# 452X - Natural Color



## aread (Dec 25, 2009)

A thread on another forum, one of the posters mentioned that he likes 452X in the Natural color because it has less wax. He said that his able to make a 24 strand string that is the same diameter as an 18 strand string.

Do any of you use the natural color? 

Do you have the same experience?

Where can I buy the natural color?

Thanks,

Allen


----------



## 60X (Nov 8, 2002)

I've never used the natural but the spool of white I have has very little wax. I have noticed certain spools of 452x has more wax then others and appears to be larger but I haven't noticed any difference in final string size. After burnishing and dewaxing I think it all ends up the same. There was a post here awhile back that someone said they request the low wax material. It's more expensive but you get more material. 6 strands is alot of difference though.


----------



## JuniorsOutdoor (Apr 11, 2008)

I use the natural color. Works well as a substitute for white 452x. On of the things I do when laying out my strings is as I'm wrapping the material around my posts, I use a microfiber cloth and run the whole length of string material through it. It does a great job taking off the excess wax. It also makes burnishing more effective in that there is less wax on the inside of the bundle that will work its way out.


----------



## AllenRead (Jan 12, 2004)

60X said:


> 6 strands is alot of difference though.


I thought so too, but he's someone who's knowledge I have a lot of respect for. 

I'd like to try this. Any one know where to get a spool of it?


----------



## Ryan.Johnson (Nov 9, 2006)

They do not make a 452X in white. It is called natural. It has some fibers that will not be 100% white that is why it is called natural. It dose have less wax on it then the other colors. I have used it and I do not notice that much of a difference. 6 strands is a very big difference. You can get it all over the place. If you have trouble finding it just pm me and I will get it out to you.


----------



## Spotshooter2 (Oct 23, 2003)

> They do not make a 452X in white. It is called natural.


 Wrong, they most certainly do make a white 452X but the Natural only comes in 452X. I have a spool of the white 452X. Truth be told though it is not a very bright white but it is not the natural color. Here is there color chart
http://www.bcyfibers.com/technical_sheets/Bowstring colors 6-09 B.jpg


----------



## 60X (Nov 8, 2002)

I just sold a spool of white 452x today. It get bled on very easy from just about every other color. I think it has to do with the low wax count compared to the other colors.


----------



## 3dshooter80 (Mar 13, 2006)

Spotshooter2 said:


> Wrong, they most certainly do make a white 452X but the Natural only comes in 452X. I have a spool of the white 452X. Truth be told though it is not a very bright white but it is not the natural color. Here is there color chart
> http://www.bcyfibers.com/technical_sheets/Bowstring colors 6-09 B.jpg


Actually... 452X does not come in white, it only comes in natural. If you call BCY and order white 452X, they will tell you that it is actually natural. 

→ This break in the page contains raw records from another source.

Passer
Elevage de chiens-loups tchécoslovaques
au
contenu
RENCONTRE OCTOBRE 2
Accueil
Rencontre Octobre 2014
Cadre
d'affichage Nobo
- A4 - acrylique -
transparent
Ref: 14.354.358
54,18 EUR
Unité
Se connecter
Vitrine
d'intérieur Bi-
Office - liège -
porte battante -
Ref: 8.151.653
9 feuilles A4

The other materials that are 100% Dyneema such as Dynaflight 97, 8125, and Dynaflight 10 actually come in white as the Dyneema fiber is pure white. 452X is Dyneema blended with Vectran which is a golden color, that is why they don't can't/don't call it white. 

The color chart that they have on their website lists all of the colors that they produce. They do this so that they don't have to have a separate color chart for each material.


----------



## Heliman21 (Mar 7, 2005)

3dshooter80 said:


> Actually... 452X does not come in white, it only comes in natural. If you call BCY and order white 452X, they will tell you that it is actually natural.
> 
> The other materials that are 100% Dyneema such as Dynaflight 97, 8125, and Dynaflight 10 actually come in white as the Dyneema fiber is pure white. 452X is Dyneema blended with Vectran which is a golden color, that is why they don't can't/don't call it white.
> 
> The color chart that they have on their website lists all of the colors that they produce. They do this so that they don't have to have a separate color chart for each material.

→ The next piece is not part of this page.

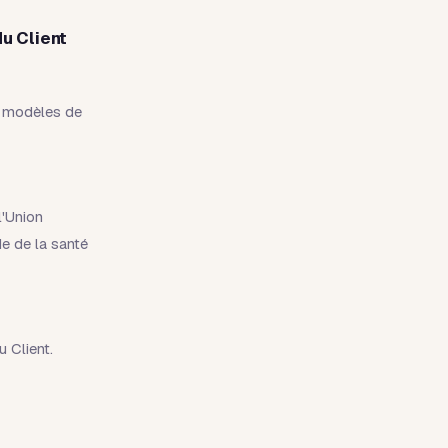
u Client
es modèles de
'Union
e de la santé
 Client.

:thumbs_up :thumbs_up Good post and info.


----------



## Spotshooter2 (Oct 23, 2003)

Then why on their website it says WHITE and natural but the natural only comes in 452X


----------



## JuniorsOutdoor (Apr 11, 2008)

3dshooter80 said:


> Actually... 452X does not come in white, it only comes in natural. If you call BCY and order white 452X, they will tell you that it is actually natural.
> 
> The other materials that are 100% Dyneema such as Dynaflight 97, 8125, and Dynaflight 10 actually come in white as the Dyneema fiber is pure white. 452X is Dyneema blended with Vectran which is a golden color, that is why they don't can't/don't call it white.
> 
> The color chart that they have on their website lists all of the colors that they produce. They do this so that they don't have to have a separate color chart for each material.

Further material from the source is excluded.